Problem to work on: Check each line of the listing below for the string "были", then copy every line that has it.
▬▬▬
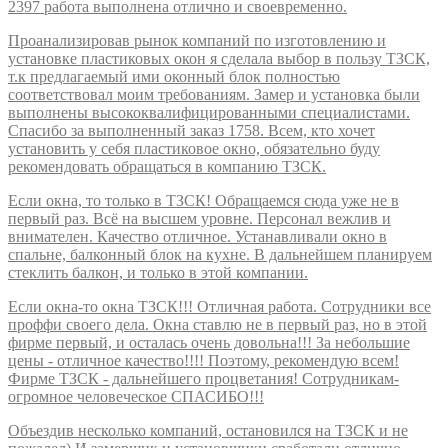
2397 работа выполнена отлично и своевременно.
Проанализировав рынок компаний по изготовлению и
установке пластиковых окон я сделала выбор в пользу ТЗСК,
т.к предлагаемый ими оконный блок полностью
соответствовал моим требованиям. Замер и установка были
выполнены высококвалифицированными специалистами.
Спасибо за выполненный заказ 1758. Всем, кто хочет
установить у себя пластиковое окно, обязательно буду
рекомендовать обращаться в компанию ТЗСК.
Если окна, то только в ТЗСК! Обращаемся сюда уже не в
первый раз. Всё на высшем уровне. Персонал вежлив и
внимателен. Качество отличное. Устанавливали окно в
спальне, балконный блок на кухне. В дальнейшем планируем
стеклить балкон, и только в этой компании.
Если окна-то окна ТЗСК!!! Отличная работа. Сотрудники все
проффи своего дела. Окна ставлю не в первый раз, но в этой
фирме первый, и осталась очень довольна!!! За небольшие
цены - отличное качество!!!! Поэтому, рекомендую всем!
Фирме ТЗСК - дальнейшего процветания! Сотрудникам-
огромное человеческое СПАСИБО!!!
Объездив несколько компаний, остановился на ТЗСК и не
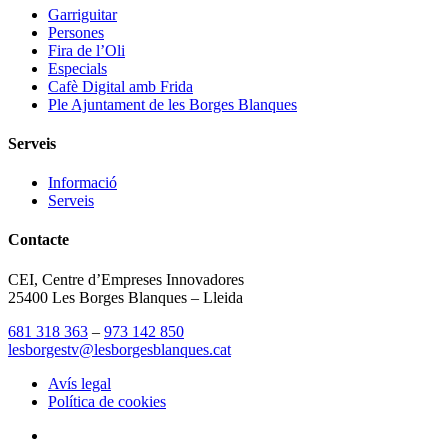
Garriguitar
Persones
Fira de l’Oli
Especials
Cafè Digital amb Frida
Ple Ajuntament de les Borges Blanques
Serveis
Informació
Serveis
Contacte
CEI, Centre d’Empreses Innovadores
25400 Les Borges Blanques – Lleida
681 318 363
–
973 142 850
lesborgestv@lesborgesblanques.cat
Avís legal
Política de cookies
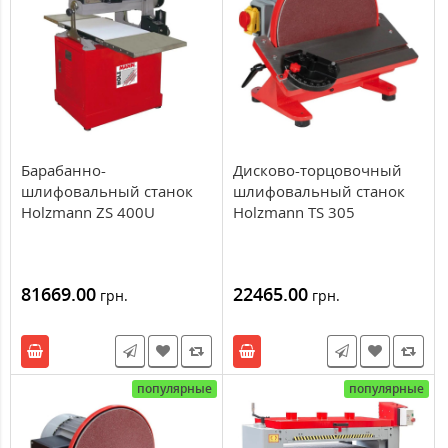
Барабанно-
Дисково-торцовочный
шлифовальный станок
шлифовальный станок
Holzmann ZS 400U
Holzmann TS 305
81669.00
22465.00
грн.
грн.
популярные
популярные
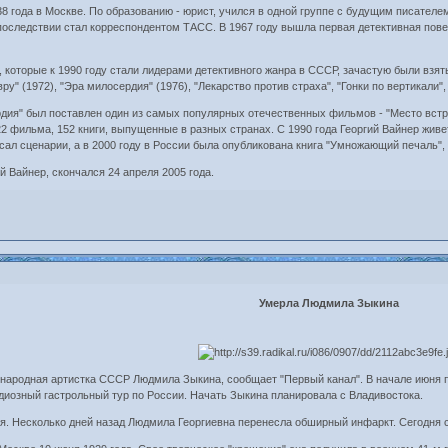
38 года в Москве. По образованию - юрист, учился в одной группе с будущим писате
оследствии стал корреспондентом ТАСС. В 1967 году вышла первая детективная повес
которые к 1990 году стали лидерами детективного жанра в СССР, зачастую были взят
вру" (1972), "Эра милосердия" (1976), "Лекарство против страха", "Гонки по вертикали",
рдия" был поставлен один из самых популярных отечественных фильмов - "Место встре
2 фильма, 152 книги, выпущенные в разных странах. С 1990 года Георгий Вайнер живет
исал сценарии, а в 2000 году в России была опубликована книга "Умножающий печаль",
й Вайнер, скончался 24 апреля 2005 года.
Умерла Людмила Зыкина
 народная артистка СССР Людмила Зыкина, сообщает "Первый канал". В начале июня пе
диозный гастрольный тур по России. Начать Зыкина планировала с Владивостока.
я. Несколько дней назад Людмила Георгиевна перенесла обширный инфаркт. Сегодня 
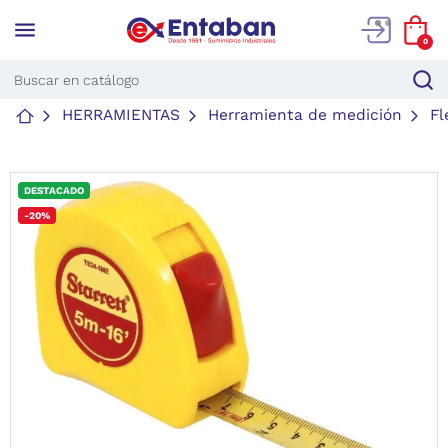
menu
0
HERRAMIENTAS
Herramienta de medición
Fl
DESTACADO
-20%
▬▬▬
Response box:
соответствовал моим требованиям. Замер и установка были
которые к 1990 году стали лидерами детективного жанра в СССР, зачастую были взят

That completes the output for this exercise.